Tragic April Jones begins her final journey
Murdered schoolgirl April Jones started her last journey today as her coffin left her home for an emotional final goodbye.
The mid-Wales town of Machynlleth prepared for its long-awaited farewell as the funeral cortege began its journey from April's home on the Bryn-y-Gog estate to St Peter's Church.
April's white coffin was taken from the house in a white carriage with glass windows, pulled by two white horses with their hair plaited with pink feather boas.
The cortege pulled on to the estate on an overcast day, as neighbours and relatives looked on ashen-faced.
The rural town was adorned with the five-year-old's favourite colour, as mourners lining the street dressed in pink, and ribbons were decorating railings, shop windows and lampposts.
They were adopted by locals as a symbol of hope that April would return home safe, but now serve as a sign of support to her family as well a reminder that people have not forgotten her.
The midday funeral service comes five days before the first anniversary of April's murder and just 10 days after an inquest released her remains to her family.
The funeral procession started at the Bryn-y-Gog estate, where April was snatched, which was also decorated pink.
On a communal piece of grass, just yards from her home, stands a memorial garden featuring a pink dolls' house, pink ribbons and scores of pink flowers.
Earlier April's father Paul inspected flowers and dolls left at the garden, which has become a focal point for locals.
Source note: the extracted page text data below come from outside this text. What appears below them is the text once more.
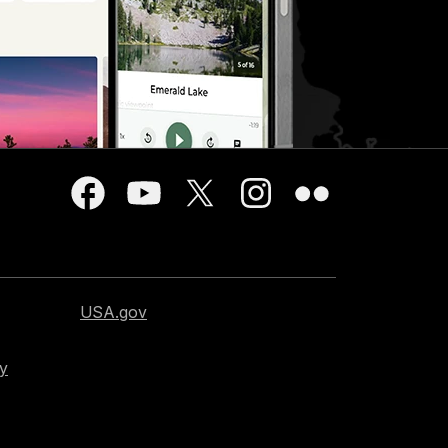
USA.gov
cy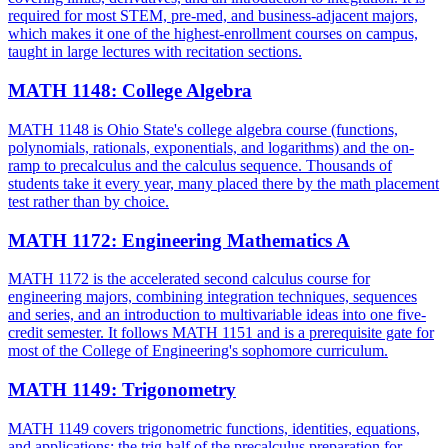
required for most STEM, pre-med, and business-adjacent majors,
which makes it one of the highest-enrollment courses on campus,
taught in large lectures with recitation sections.
MATH 1148
:
College Algebra
MATH 1148 is Ohio State's college algebra course (functions,
polynomials, rationals, exponentials, and logarithms) and the on-
ramp to precalculus and the calculus sequence. Thousands of
students take it every year, many placed there by the math placement
test rather than by choice.
MATH 1172
:
Engineering Mathematics A
MATH 1172 is the accelerated second calculus course for
engineering majors, combining integration techniques, sequences
and series, and an introduction to multivariable ideas into one five-
credit semester. It follows MATH 1151 and is a prerequisite gate for
most of the College of Engineering's sophomore curriculum.
MATH 1149
:
Trigonometry
MATH 1149 covers trigonometric functions, identities, equations,
and applications: the trig half of the precalculus preparation for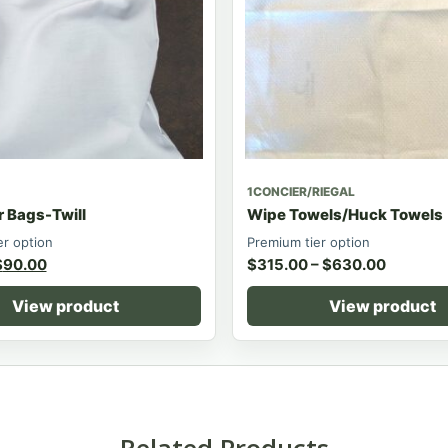
1CONCIER/RIEGAL
r Bags-Twill
Wipe Towels/Huck Towels
er option
Premium tier option
$
90.00
$
315.00
–
$
630.00
View product
View product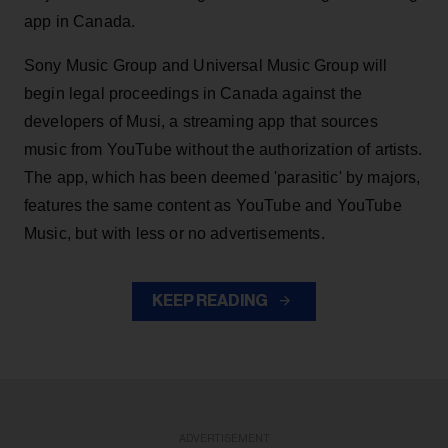
app in Canada.
Sony Music Group and Universal Music Group will
begin legal proceedings in Canada against the
developers of Musi, a streaming app that sources
music from YouTube without the authorization of artists.
The app, which has been deemed 'parasitic' by majors,
features the same content as YouTube and YouTube
Music, but with less or no advertisements.
KEEP READING
ADVERTISEMENT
Mr Jones, 41, stood for a period of quiet reflection with relatives before heading back inside to brace himself to say a final goodbye to his much-loved daughter.
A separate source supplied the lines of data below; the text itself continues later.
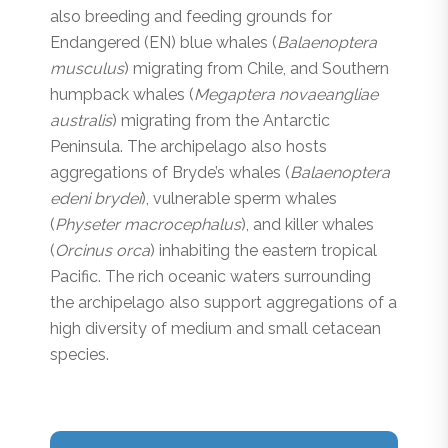
also breeding and feeding grounds for
Endangered (EN) blue whales (
Balaenoptera
musculus
) migrating from Chile, and Southern
humpback whales (
Megaptera novaeangliae
australis
) migrating from the Antarctic
Peninsula. The archipelago also hosts
aggregations of Bryde’s whales (
Balaenoptera
edeni brydei
), vulnerable sperm whales
(
Physeter macrocephalus
), and killer whales
(
Orcinus orca
) inhabiting the eastern tropical
Pacific. The rich oceanic waters surrounding
the archipelago also support aggregations of a
high diversity of medium and small cetacean
species.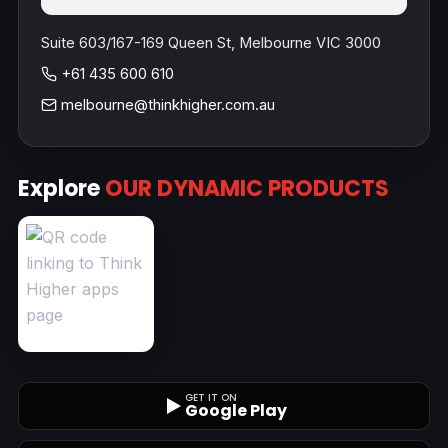
Suite 603/167-169 Queen St, Melbourne VIC 3000
+61 435 600 610
melbourne@thinkhigher.com.au
Explore
OUR DYNAMIC PRODUCTS
GET IT ON
Google Play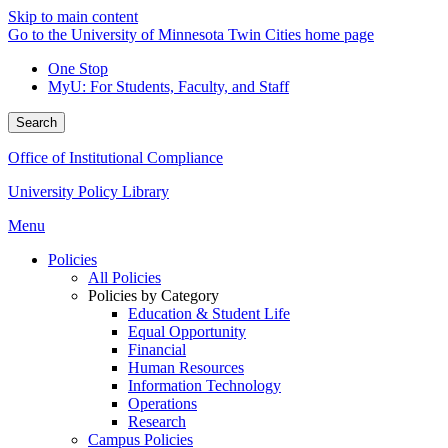
Skip to main content
Go to the University of Minnesota Twin Cities home page
One Stop
MyU
: For Students, Faculty, and Staff
Search
Office of Institutional Compliance
University Policy Library
Menu
Policies
All Policies
Policies by Category
Education & Student Life
Equal Opportunity
Financial
Human Resources
Information Technology
Operations
Research
Campus Policies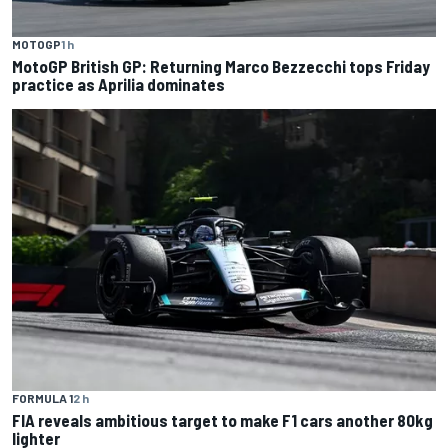
MOTOGP
1 h
MotoGP British GP: Returning Marco Bezzecchi tops Friday
practice as Aprilia dominates
FORMULA 1
2 h
FIA reveals ambitious target to make F1 cars another 80kg
lighter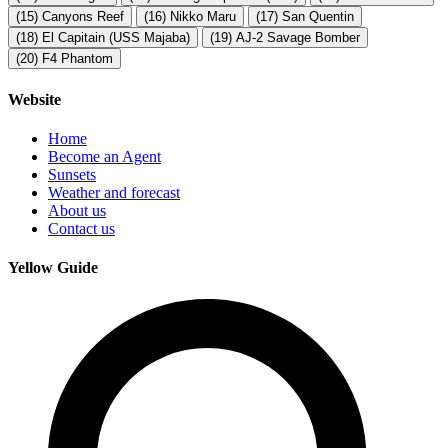
(15)
Canyons Reef
(16)
Nikko Maru
(17)
San Quentin
(18)
El Capitain (USS Majaba)
(19)
AJ-2 Savage Bomber
(20)
F4 Phantom
Website
Home
Become an Agent
Sunsets
Weather and forecast
About us
Contact us
Yellow Guide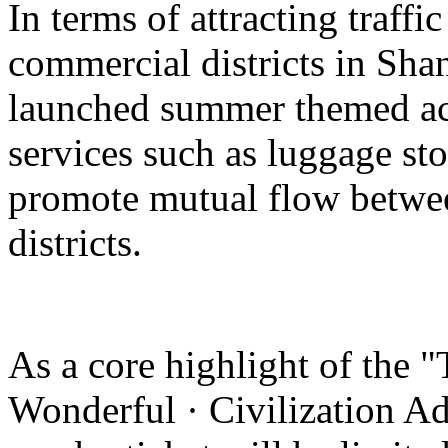
In terms of attracting traffi
commercial districts in Sha
launched summer themed act
services such as luggage st
promote mutual flow betwee
districts.
As a core highlight of the 
Wonderful · Civilization Ad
The carriage left for the one-mile journey with Coral and Paul Jones and April's sister and brother, Jazmin and Harley, following by car. They were joined by mourners on foot all wearing pink clothing or ribbons.
The town came to a standstill as the procession made its way to the church.
Tearful mourners looked on as the hearse carrying the coffin, which was decorated with the name April in pink flowers, passed by.
Many clutched handkerchiefs as they wiped tears from their eyes.
Today's service at St Peter's Church, where pink floral arrangements had been brought by mourners, included prayers, psalms, readings and hymns, but no eulogies.
A message from April's family, written on the order of service, said: "Paul, Coral, Jazmin and Harley would like to say a big thank you to everyone for their overwhelming kindness, sympathy and support during this sad, sad time."
A poignant montage of photographs depicting April at play as she grew up was shown to mourners on a flat screen TV in the church.
Put together by April's sister Jazmin, 17, the montage formed part of her recent GCSE school project and features photographs taken from the family's personal album.
Two poems, written by local man Jim Marshall and inspired by the abduction of April, will be read out at the service, one by April's head teacher Gwenfair Glyn.
One is simply called April, the second is An Autumn Night.
A message will also be read out from Bishop of Bangor Andrew John.
A neighbour of Coral and Paul, who did not want to be named, said it was a relief for many that the schoolgirl could finally have a proper funeral: "I can't really explain how I feel about today. It still feels unreal - everything that happened.
"In a sense, everyone around here feels a bit relieved that April can finally have a proper funeral.
"The fact that Coral and Paul have been denied that for so long because that scumbag Mark Bridger refused to say what he did with April's body has made their pain even worse.
"I'm hoping that today will help April's family gain a degree of closure - though they'll obviously never get over what happened.
"People here will never forget April and will always be here for her family."
The coffin arrived at St Peter's to Emeli Sande's Read All About It played on loudspeakers outside the church.
Mourners filled the church then filled the graveyard outside, forming a sea of pink lining the path.
As the tiny coffin was carried by family members, April's mother Coral wept, holding her hand to her face, comforted by Paul, while other relatives fought tears.
Mourners held each other for support as the coffin was carried inside, many wiping tears from their eyes.
Among the crowds were members of the mountain rescue, who helped search for April.
Beginning the service, the Reverend Kathleen Rogers said: "We know that there are no words we can say at this moment to express what we are feeling.
"No words can alleviate our sorrow or take away our pain."